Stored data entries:
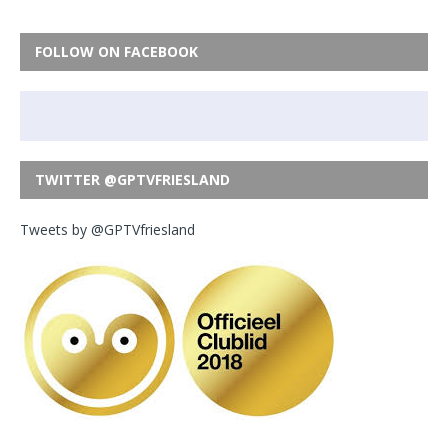
FOLLOW ON FACEBOOK
TWITTER @GPTVFRIESLAND
Tweets by @GPTVfriesland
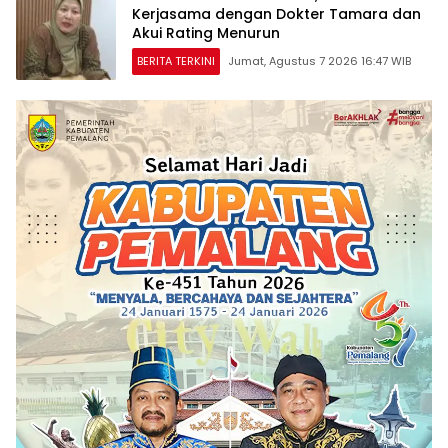
Kerjasama dengan Dokter Tamara dan
Akui Rating Menurun
BERITA TERKINI
Jumat, Agustus 7 2026 16:47 WIB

_Task_.
Give a verbatim transcription of the entries, leaving out the pictures.

_Expected answer_.
FOLLOW ON FACEBOOK
TWITTER @GPTVFRIESLAND
Tweets by @GPTVfriesland
Kerjasama dengan Dokter Tamara dan
Akui Rating Menurun
BERITA TERKINI
Jumat, Agustus 7 2026 16:47 WIB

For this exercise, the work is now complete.